Yoshi Yamada, former Babbo chef, posted this article on Gourmet.com about ramps, and included a few recipes. For my first foray into ramp cooking, I decided to go the simplest route and sear them in olive oil with salt and pepper, and a little lemon juice. With this recipe, says Yamada, you can “celebrate the end of winter.” The result, I have to say, was underwhelming. Chefs often refer to some flavors as “delicate,” which can be code for “non-existent.” There was the texture of scallions or spring onions, but hardly any flavor at all. I decided to add some parmesan to boost the flavor of the dish. I wondered if the lemon might have overpowered the ramps, so the next week I picked up ramps again.

This time at the market the lady behind the counter asked me if I had any favorite ramp recipes. I told her I did not, and asked if she had any ideas. She recommended chopping up the root end and adding them to scrambled eggs. Instead, i went back to Yamada and prepared his pasta dish, which he calls his “favorite pasta ever.” It’s pretty straightforward: rams, garlic, breadcrumbs, and cheese. Once again, I failed to detect any distinct flavor. I began to wonder if ramps weren’t a bit overrated, though I am certainly not alone in wondering this.
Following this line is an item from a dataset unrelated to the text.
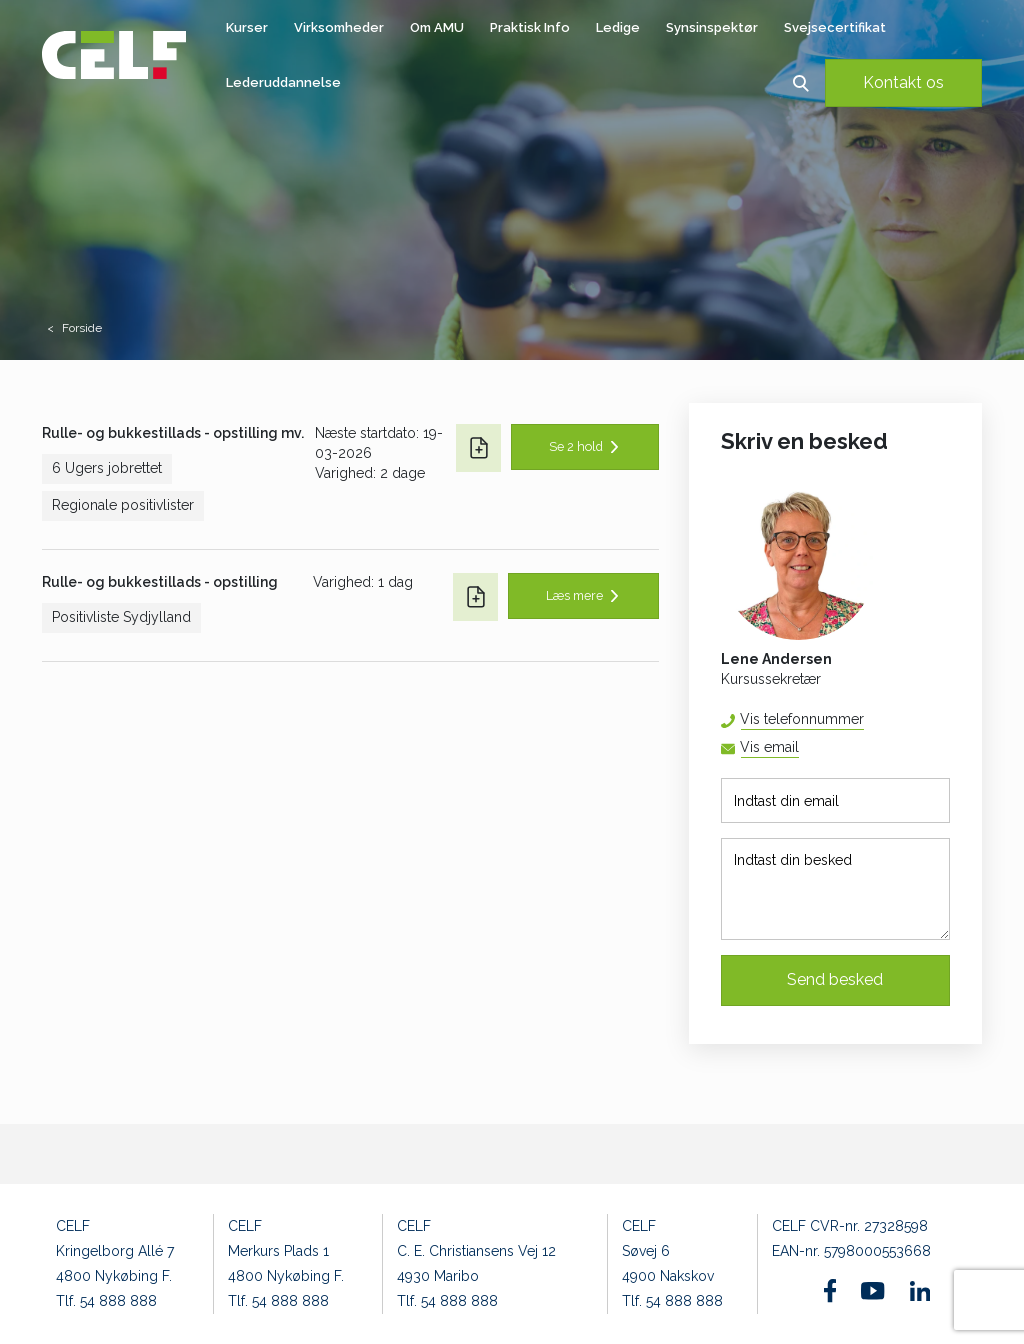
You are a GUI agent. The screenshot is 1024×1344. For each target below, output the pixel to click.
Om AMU (437, 27)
I bought ramps once again last week. The lady told me that this would probably be the last week they were available. “Savor them!” she called after me. I vowed to try. I did some research for more ramp recipes, and came across this blog post about ramp risotto. It was a little chilly on Monday, so when I got home from work I decided risotto would hit the spot.

I sauteed celery, carrot, and onion in olive oil, added rough chopped ramp roots and stems, and salt and pepper. Then came the rice, then some wine, and then intermittent additions of broth. When the risotto was almost done, I threw in the ramp leaves, julienned, and a handful of parmesan.

This was the best dish I had made with ramps, there was actually a light onion-y flavor that permeated the risotto, though I feel like I could have done that with onions alone. So why the big deal about ramps?

I think it has to do with the extreme seasonality of the ramps. They are only available for a few weeks, in late April and early May. The scarcity makes them sought after when they are available, and that is an impulse I understand completely. So despite the “delicate” flavor, I can’t wait until they are available again next year.